Peri-implant gas accumulation in response to magnesium-based musculoskeletal biomaterials: reframing current evidence for preclinical research and clinical evaluation.

Abstract

Historically, the rapid degradation and massive gas release from magnesium (Mg) implants resulted in severe emphysema and mechanical failure. With the advent of new alloys and surface treatment methods, optimized Mg implants have re-entered clinics since last decade with reliable performance. However, the optimization aims at slowing down the degradation process, rather than exemption of the gas release. This study involved a systematic evaluation of current preclinical and clinical evidence, regarding the physical signs, symptoms, radiological features, pathological findings and complications potentially associated with peri‑implant gas accumulation (PIGA) after musculoskeletal Mg implantation. The literature search identified 196 potentially relevant publications, and 51 papers were enrolled for further analysis, including 22 preclinical tests and 29 clinical studies published from 2005 to 2023. Various Mg-based materials have been evaluated in animal research, and the application of pure Mg and Mg alloys have been reported in clinical follow-ups involving multiple anatomical sites and musculoskeletal disorders.
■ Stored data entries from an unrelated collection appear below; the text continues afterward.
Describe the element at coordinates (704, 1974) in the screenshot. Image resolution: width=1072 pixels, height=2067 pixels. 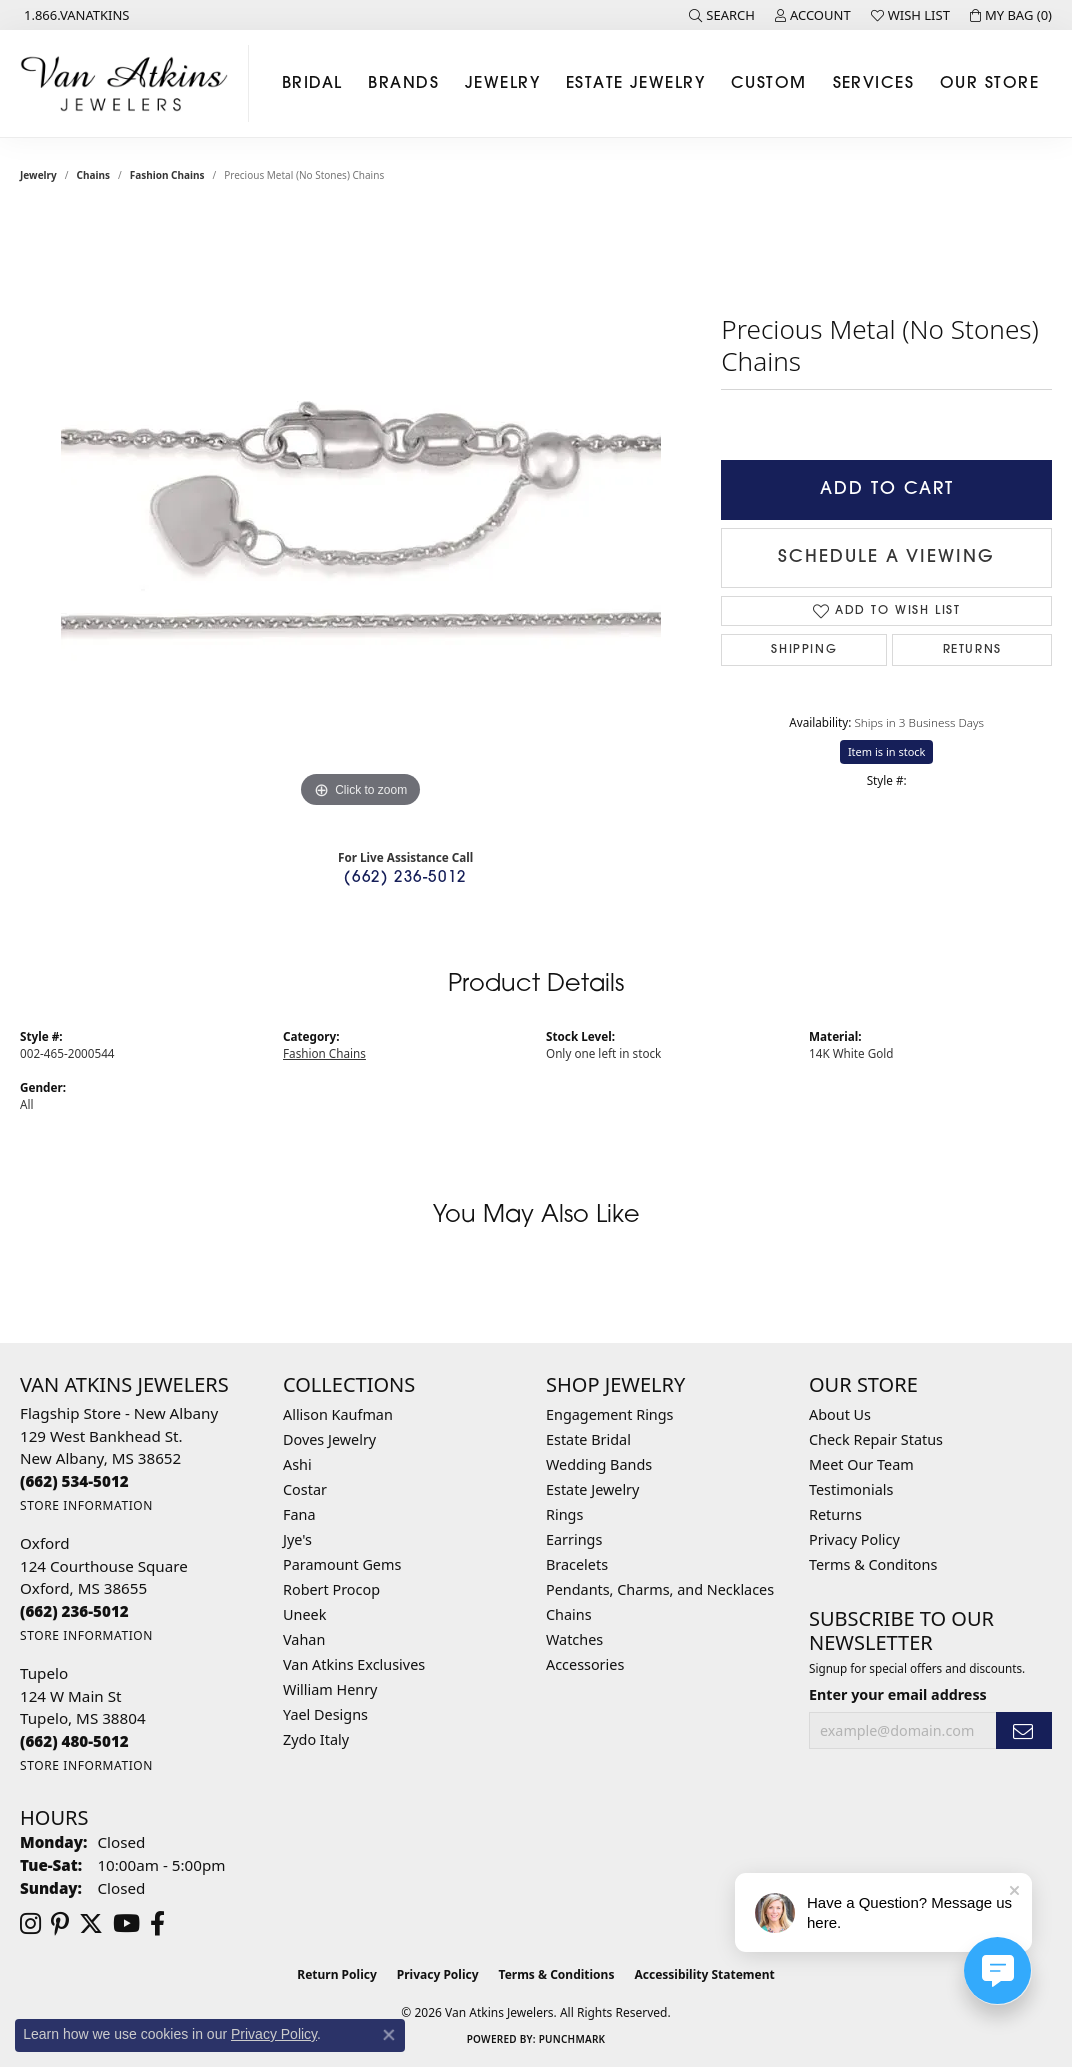 I see `Accessibility Statement` at that location.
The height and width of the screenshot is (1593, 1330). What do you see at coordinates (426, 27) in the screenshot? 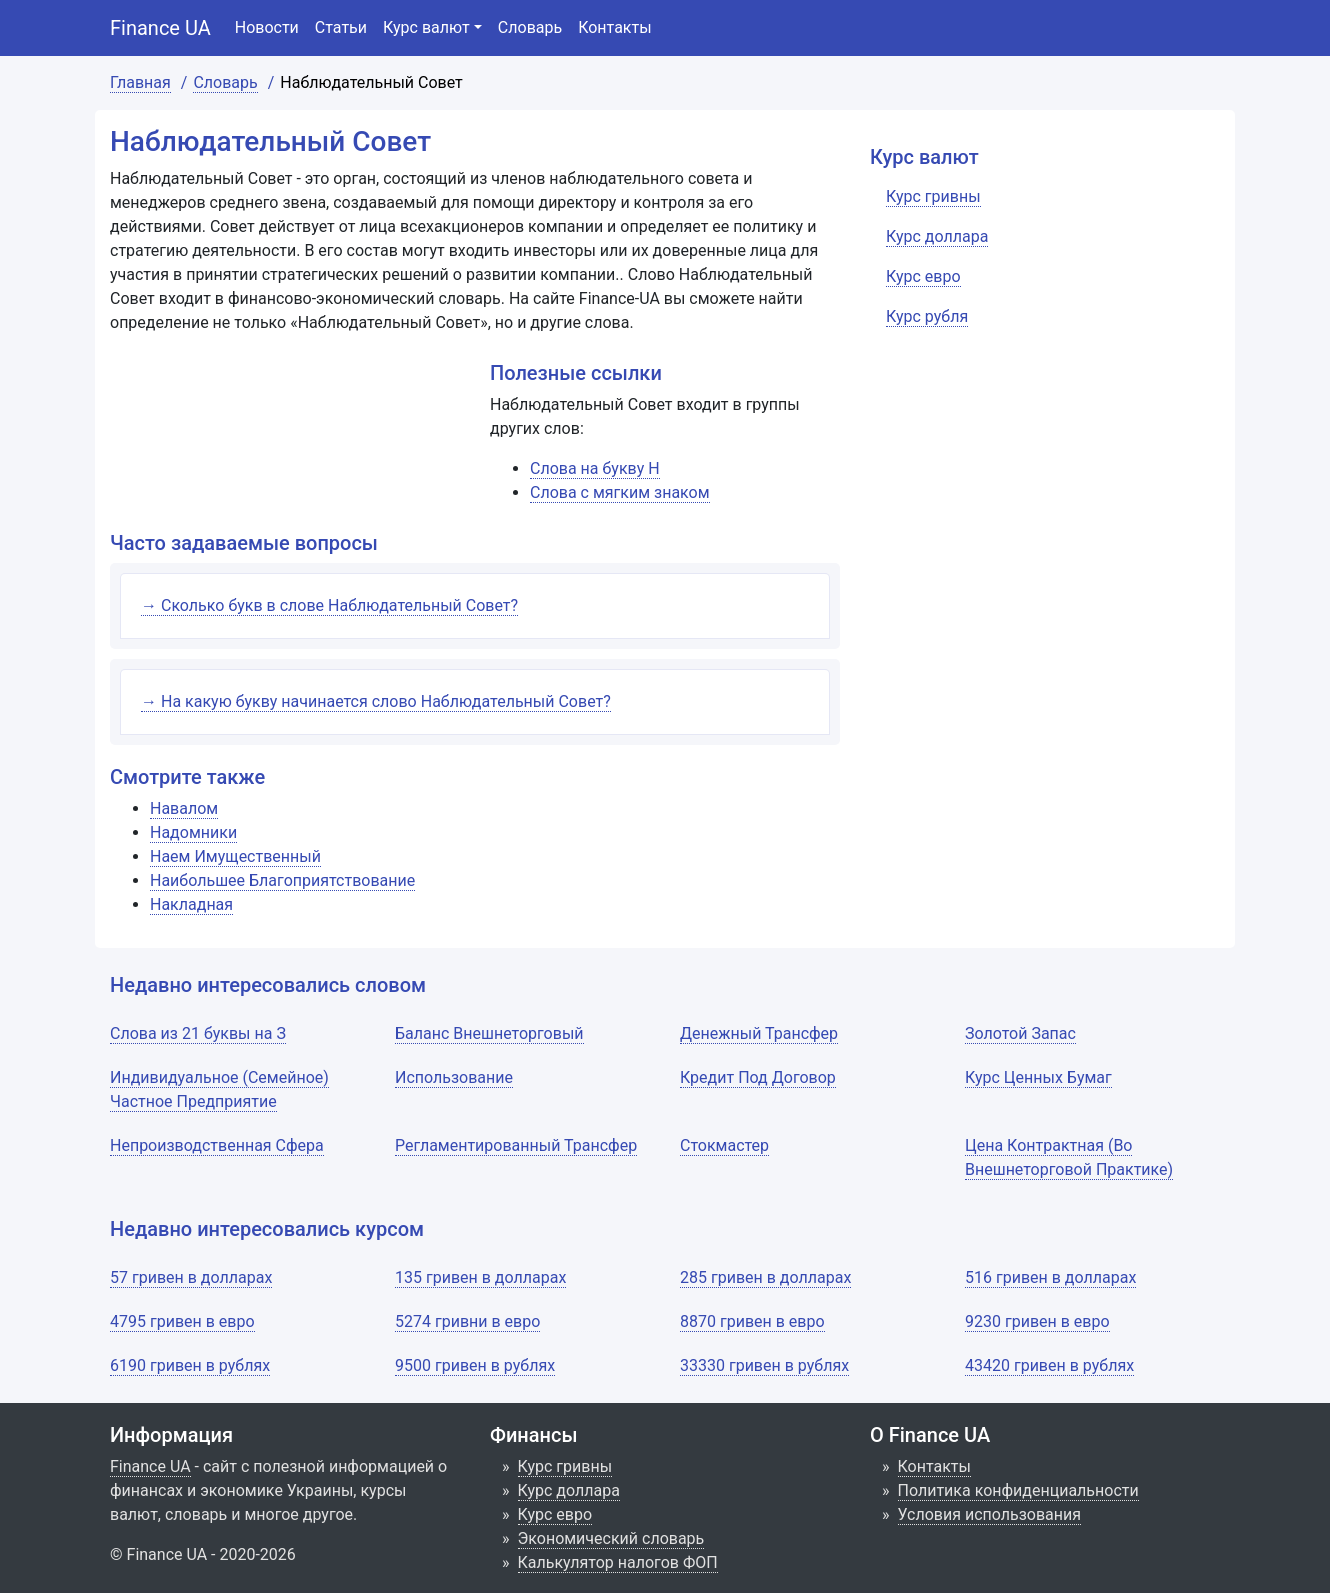 I see `Курс валют` at bounding box center [426, 27].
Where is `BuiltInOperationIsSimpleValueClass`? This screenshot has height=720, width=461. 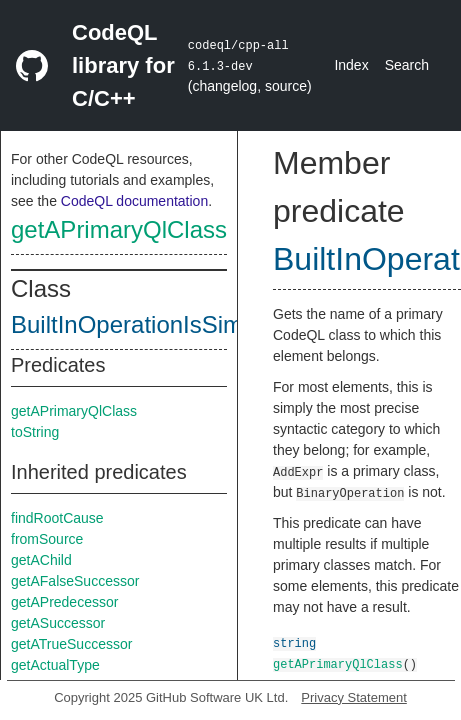 BuiltInOperationIsSimpleValueClass is located at coordinates (203, 324).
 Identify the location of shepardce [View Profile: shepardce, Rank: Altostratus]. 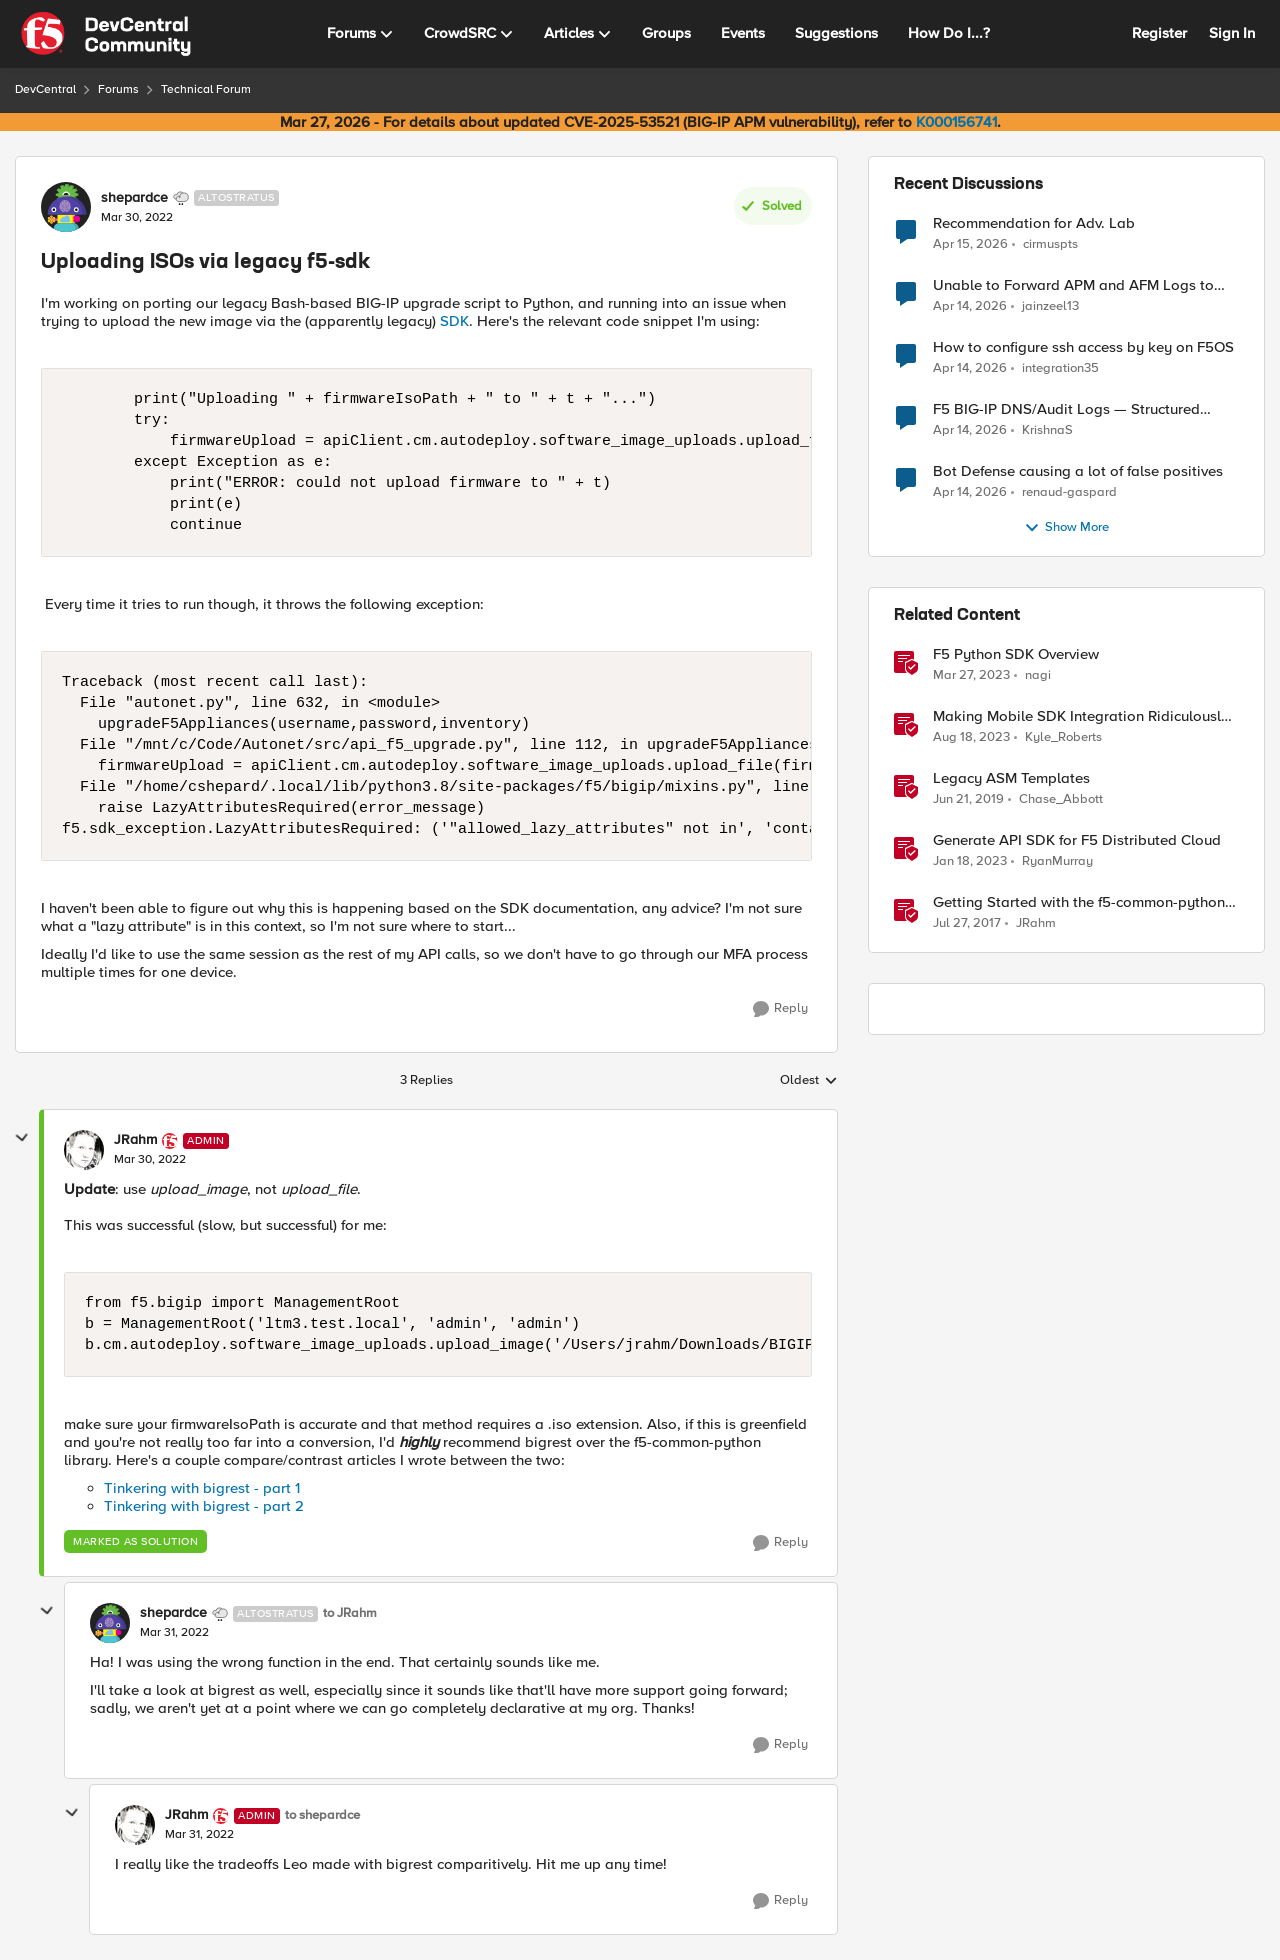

Soft tissue and intraosseous PIGA are common in both animal tests and clinical follow-ups, and potentially associated with certain adverse events. Radiological examinations especially micro-CT and clinical CT scans provide valuable information for quantitative and longitudinal analysis. While according to simulation tests involving Mg implantation and chemical processing, tissue fixation could lead to an increase in the volume of gas cavity, thus the results obtained from ex vivo imaging or histopathological evaluations should be interpreted with caution. There still lacks standardized procedures or consensus for both preclinical and clinical evaluation of PIGA. However, by providing focused insights into the topic, this evidence-based study will facilitate future animal tests and clinical evaluations, and support developing biocompatible Mg implants for the treatment of musculoskeletal disorders.